L’apocalypse est pour demain (11) *
Le champ de bataille était situé à quelques kilomètres de la ville, sur l’emplacement de l’ancien aéroport d’Orly. Depuis longtemps, les Humains s’étaient rendu compte que la guerre était un extraordinaire moyen d’équilibre et de sélection. Malheureusement, les encombrements et le manque de place interdisaient à la fois les mouvements de troupes, les manoeuvres stratégiques, les débarquements, etc.
Ah ! La belle époque de Diên Biên Phu était loin. D’ailleurs, toutes les cuvettes naturelles étaient depuis longtemps transformées en stations de vidange et graissage.
L’ONAU (Organisation des nations automobiles unies) avait donc établi un planning de guerre.
Par tirage au sort, les nations devaient s’affronter sur des champs de bataille parfaitement définis et soumis à des contrôles et des règlements stricts. Les combattants, désignés par le hasard (comme je venais de l’être), représentaient leurs pays.
Les champs de bataille étaient de gigantesques jeux d’échecs. Ma désignation de COLONEL-CHEVAL indiquait que je devrais me tenir sur la case Cheval du terrain d’échecs. J’aurais rang de colonel mais peu d’initiatives me seraient laissées. Les ordres me seraient communiqués par radio et mes déplacements seraient ordonnés par le Grand Préfet, chef absolu du camp français.
Dans le cas présent, il aurait à affronter le Président d’Amérique, un Noir ayant la réputation d’être très fort. La guerre n’était pas une chose terrible.

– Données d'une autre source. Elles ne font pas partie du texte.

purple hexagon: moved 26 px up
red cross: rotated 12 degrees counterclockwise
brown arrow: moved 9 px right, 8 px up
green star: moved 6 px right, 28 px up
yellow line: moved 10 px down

Il y avait, cela était certain, moins de danger à participer à la guerre qu’à rouler dans les rues.
J’arrivai sur le champ de bataille vers 16 h 30. Officiellement, la guerre était déclarée depuis une heure et demie déjà, mais les combats ne se dérouleraient qu’une fois la nuit tombée.

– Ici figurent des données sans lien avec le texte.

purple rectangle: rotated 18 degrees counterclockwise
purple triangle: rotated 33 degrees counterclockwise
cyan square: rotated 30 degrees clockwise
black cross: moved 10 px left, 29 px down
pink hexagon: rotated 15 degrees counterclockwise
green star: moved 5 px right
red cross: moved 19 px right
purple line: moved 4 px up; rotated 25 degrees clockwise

En effet, le public suivait toujours les batailles sur les écrans de télévision couleur et la couleur était meilleure la nuit. Le feu, le sang, la fumée, les explosions rendaient toujours mieux à la lueur des projecteurs qu’à la lumière du jour.
Je pris ma place sur le terrain.
Les règles de la guerre avaient été établies par l’ONAU (l’Organisation des nations automobiles unies) en mélangeant les lois du jeu de dames et celles de la bataille navale.
Le Président de l’Amérique et le Grand Préfet des États francophones (qui ne s’étaient pas déplacés et jouaient de leurs bureaux respectifs) avaient sous les yeux une maquette du terrain de combat. Chacun leur tour, ils désignaient une case. Selon le grade du combattant qui s’y trouvait, une petite, une moyenne, ou une grande ville était détruite dans le pays de l’adversaire.
Les simples soldats correspondaient aux pions. Les sous-officiers étaient les tours, les officiers étaient des fous, les officiers-supérieurs, des chevaux, le roi était toujours un général, chef d’état-major. La reine était l’aumônier général de l’Armée. C’était le seul véhicule qui avait le droit de se déplacer à la fois en ligne droite et en diagonale pour aller donner l’extrême-onction aux combattants mourants.
En tant que Colonel-Cheval, on m’attribua la ville de Lyon, dans la case F/6.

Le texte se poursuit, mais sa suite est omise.